Saturday, August 24, 2019

TenFourFox FPR16b1 available

TenFourFox Feature Parity Release 16 beta 1 is now available (downloads, hashes, release notes). In addition, the official FAQ has been updated, along with the tech notes.

FPR16 got delayed because I really tried very hard to make some progress on our two biggest JavaScript deficiencies, the infamous issues 521 (async and await) and 533 (this is undefined). Unfortunately, not only did I make little progress on either, but the speculative fix I tried for issue 533 turned out to be the patch that unsettled the optimized build and had to be backed out. There is some partial work on issue 521, though, including a fully working parser patch.
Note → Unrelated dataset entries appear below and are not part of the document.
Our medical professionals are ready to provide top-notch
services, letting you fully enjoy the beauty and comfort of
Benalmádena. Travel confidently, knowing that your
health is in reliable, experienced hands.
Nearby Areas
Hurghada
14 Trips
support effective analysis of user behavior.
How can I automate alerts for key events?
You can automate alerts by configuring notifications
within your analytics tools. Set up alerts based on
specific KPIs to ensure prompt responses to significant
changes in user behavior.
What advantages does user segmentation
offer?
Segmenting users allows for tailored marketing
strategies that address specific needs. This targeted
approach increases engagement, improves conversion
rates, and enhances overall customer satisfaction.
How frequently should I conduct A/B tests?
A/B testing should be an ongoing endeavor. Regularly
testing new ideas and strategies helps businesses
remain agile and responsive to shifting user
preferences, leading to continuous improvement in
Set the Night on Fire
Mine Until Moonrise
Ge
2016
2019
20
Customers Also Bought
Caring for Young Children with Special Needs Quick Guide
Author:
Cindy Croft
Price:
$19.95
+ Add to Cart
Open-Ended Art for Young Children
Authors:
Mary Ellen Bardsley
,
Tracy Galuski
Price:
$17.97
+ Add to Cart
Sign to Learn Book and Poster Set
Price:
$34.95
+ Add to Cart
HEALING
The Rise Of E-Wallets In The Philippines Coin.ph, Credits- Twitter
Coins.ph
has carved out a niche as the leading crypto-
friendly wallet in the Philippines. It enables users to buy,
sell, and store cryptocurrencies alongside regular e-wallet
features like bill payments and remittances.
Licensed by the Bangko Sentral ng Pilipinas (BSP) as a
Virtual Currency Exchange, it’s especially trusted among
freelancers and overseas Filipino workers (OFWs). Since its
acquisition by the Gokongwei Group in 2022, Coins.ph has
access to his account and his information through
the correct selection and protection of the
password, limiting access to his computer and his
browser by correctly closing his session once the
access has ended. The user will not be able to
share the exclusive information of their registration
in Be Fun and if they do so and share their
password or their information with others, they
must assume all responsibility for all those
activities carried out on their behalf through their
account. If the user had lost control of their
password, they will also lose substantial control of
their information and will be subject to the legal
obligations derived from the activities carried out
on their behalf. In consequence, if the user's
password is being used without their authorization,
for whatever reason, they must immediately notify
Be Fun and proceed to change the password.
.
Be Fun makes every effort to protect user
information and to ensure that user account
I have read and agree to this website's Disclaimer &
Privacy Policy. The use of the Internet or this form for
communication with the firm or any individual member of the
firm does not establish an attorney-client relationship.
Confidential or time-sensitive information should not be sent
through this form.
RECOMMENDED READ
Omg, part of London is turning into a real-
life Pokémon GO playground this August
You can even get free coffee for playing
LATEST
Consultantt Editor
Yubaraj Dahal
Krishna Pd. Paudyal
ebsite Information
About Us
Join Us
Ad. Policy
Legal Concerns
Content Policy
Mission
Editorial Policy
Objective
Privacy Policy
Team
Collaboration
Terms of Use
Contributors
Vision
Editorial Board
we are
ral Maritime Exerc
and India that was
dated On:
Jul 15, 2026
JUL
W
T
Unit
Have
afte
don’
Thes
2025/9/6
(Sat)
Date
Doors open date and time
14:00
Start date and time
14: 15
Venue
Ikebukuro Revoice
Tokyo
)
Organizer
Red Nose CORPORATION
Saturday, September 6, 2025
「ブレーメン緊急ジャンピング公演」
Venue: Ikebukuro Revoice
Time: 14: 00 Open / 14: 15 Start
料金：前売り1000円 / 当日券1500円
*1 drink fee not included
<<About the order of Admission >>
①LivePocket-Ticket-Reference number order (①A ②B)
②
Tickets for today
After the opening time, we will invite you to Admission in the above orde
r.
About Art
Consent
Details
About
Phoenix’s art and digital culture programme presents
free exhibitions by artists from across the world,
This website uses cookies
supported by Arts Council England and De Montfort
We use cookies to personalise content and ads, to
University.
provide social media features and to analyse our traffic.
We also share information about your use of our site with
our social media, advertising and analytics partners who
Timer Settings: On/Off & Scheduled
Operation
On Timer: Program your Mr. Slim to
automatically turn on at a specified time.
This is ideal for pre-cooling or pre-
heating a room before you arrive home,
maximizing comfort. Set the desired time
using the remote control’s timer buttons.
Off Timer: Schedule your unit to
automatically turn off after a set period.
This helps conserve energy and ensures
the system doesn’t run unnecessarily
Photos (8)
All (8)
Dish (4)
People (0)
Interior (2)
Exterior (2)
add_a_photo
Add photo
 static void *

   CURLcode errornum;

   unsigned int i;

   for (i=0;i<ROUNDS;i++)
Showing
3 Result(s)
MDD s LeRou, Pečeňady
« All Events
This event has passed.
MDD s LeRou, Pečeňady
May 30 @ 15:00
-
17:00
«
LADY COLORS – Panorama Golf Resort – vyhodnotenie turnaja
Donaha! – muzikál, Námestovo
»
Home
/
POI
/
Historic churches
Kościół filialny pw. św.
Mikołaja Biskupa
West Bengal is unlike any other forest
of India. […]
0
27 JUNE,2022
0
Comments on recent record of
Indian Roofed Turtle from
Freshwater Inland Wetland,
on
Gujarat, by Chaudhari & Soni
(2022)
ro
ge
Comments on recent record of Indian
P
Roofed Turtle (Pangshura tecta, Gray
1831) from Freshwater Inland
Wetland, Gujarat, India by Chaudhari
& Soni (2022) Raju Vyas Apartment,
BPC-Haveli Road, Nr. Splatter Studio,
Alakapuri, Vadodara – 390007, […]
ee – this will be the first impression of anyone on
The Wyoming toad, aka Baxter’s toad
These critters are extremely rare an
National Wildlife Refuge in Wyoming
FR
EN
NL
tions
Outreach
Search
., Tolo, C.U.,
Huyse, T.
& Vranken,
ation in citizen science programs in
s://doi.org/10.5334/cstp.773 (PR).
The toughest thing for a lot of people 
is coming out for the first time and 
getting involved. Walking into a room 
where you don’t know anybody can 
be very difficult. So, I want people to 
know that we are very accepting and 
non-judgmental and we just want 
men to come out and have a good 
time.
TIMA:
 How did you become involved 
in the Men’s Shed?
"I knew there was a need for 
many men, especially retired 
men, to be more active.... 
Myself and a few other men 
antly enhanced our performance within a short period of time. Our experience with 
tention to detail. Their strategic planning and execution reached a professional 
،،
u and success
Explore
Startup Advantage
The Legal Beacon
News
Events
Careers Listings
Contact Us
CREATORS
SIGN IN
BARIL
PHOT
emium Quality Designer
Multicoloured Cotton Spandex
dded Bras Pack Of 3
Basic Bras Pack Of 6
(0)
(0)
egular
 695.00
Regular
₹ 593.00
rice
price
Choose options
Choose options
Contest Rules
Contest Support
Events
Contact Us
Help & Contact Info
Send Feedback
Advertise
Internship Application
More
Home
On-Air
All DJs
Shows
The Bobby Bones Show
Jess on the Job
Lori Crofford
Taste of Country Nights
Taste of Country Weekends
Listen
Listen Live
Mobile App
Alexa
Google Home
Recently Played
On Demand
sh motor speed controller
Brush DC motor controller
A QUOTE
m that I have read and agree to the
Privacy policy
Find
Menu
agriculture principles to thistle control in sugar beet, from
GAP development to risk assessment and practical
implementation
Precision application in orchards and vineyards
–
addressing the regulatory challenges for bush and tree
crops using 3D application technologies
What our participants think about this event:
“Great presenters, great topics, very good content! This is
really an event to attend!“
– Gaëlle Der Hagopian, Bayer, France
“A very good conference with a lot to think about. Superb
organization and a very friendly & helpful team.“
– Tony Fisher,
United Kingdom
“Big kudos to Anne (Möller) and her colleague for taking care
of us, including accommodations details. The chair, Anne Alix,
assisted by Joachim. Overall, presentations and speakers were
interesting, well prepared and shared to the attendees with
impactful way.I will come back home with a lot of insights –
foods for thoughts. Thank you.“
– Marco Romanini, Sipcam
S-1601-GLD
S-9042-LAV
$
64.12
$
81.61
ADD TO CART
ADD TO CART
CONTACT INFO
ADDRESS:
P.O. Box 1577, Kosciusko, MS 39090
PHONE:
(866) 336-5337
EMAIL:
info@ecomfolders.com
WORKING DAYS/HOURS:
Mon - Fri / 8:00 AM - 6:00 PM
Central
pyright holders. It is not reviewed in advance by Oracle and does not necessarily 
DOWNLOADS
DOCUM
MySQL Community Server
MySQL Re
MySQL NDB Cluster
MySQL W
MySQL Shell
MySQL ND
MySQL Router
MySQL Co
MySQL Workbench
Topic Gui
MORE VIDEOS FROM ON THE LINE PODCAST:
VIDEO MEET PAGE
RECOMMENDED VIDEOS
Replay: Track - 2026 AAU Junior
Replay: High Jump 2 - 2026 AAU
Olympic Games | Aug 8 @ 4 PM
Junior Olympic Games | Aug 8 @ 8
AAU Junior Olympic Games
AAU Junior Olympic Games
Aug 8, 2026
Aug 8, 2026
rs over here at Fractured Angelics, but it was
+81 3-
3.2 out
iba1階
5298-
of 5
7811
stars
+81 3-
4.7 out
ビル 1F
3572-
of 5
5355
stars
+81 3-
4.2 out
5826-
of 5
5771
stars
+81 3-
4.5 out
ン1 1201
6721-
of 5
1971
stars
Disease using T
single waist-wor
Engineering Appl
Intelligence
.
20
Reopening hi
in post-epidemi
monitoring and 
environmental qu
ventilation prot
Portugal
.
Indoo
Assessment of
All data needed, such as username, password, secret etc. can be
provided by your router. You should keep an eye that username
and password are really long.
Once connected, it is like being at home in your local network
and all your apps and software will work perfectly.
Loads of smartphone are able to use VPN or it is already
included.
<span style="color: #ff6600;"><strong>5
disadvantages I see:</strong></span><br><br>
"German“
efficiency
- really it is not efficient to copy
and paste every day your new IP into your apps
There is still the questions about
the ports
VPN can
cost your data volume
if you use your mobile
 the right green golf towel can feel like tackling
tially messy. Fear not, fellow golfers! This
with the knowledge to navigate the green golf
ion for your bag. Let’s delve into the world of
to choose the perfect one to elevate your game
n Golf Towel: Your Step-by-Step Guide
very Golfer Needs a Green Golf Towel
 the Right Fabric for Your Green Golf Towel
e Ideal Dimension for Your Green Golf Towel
The problem is plumbing this into the browser runtime which is ripe for all kinds of regressions and is not currently implemented (instead, for compatibility, async functions get turned into a bytecode of null throw null return, essentially making any call to an async function throw an exception because it wouldn't have worked in the first place).

This wouldn't seem very useful except that effectively what the whole shebang does is convert a compile-time error into a runtime warning, such that other functions that previously might not have been able to load because of the error can now be parsed and hopefully run. With luck this should improve the functionality of sites using these functions even if everything still doesn't fully work, as a down payment hopefully on a future implementation. It may not be technically possible but it's a start.

Which reminds me, and since this blog is syndicated on Planet Mozilla: hey, front end devs, if you don't have to minify your source, how about you don't? Issue 533, in fact, is entirely caused because uglify took some fast and loose shortcuts that barf on older parsers, and it is nearly impossible to unwind errors that occur in minified code (this is now changing as sites slowly update, so perhaps this will be self-limited in the end, but in the meantime it's as annoying as Andy Samberg on crack). This is particularly acute given that the only thing fixing it in the regression range is a 2.5 megabyte patch that I'm only a small amount of the way through reading. On the flip side, I was able to find and fix several parser edge cases because Bugzilla itself was triggering them and the source file that was involved was not minified. That means I could actually read it and get error reports that made sense! Help support us lonely independent browser makers by keeping our lives a little less complicated. Thank you for your consideration!

Meanwhile, I have the parser changes on by default to see if it induces any regressions. Sites may or may not work any differently, but they should not work worse. If you find a site that seems to be behaving adversely in the beta, please toggle javascript.options.asyncfuncs to false and restart the browser, which will turn the warning back into an error. If even that doesn't fix it, make sure nothing on the site changed (like, I dunno, checking it in FPR15) before reporting it in the comments.

This version also "repairs" Firefox Sync support by connecting the browser back up to the right endpoints. You are reminded, however, that like add-on support Firefox Sync is only supported at a "best effort" level because I have no control over the backend server. I'll make reasonable attempts to keep it working, but things can break at any time, and it is possible that it will stay broken for good (and be removed from the UI) if data structures or the protocol change in a way I can't control for. There's a new FAQ entry for this I suggest you read.

Finally, there are performance improvements for HTML5 and URL parsing from later versions of Firefox as well as a minor update to same-site cookie support, plus a fix for a stupid bug with SVG backgrounds that I caused and Olga found, updates to basic adblock with new bad hosts, updates to the font blacklist with new bad fonts, and the usual security and stability updates from the ESRs.

I realize the delay means there won't be a great deal of time to test this, so let me know deficiencies as quickly as possible so they can be addressed before it goes live on or about September 2 Pacific time.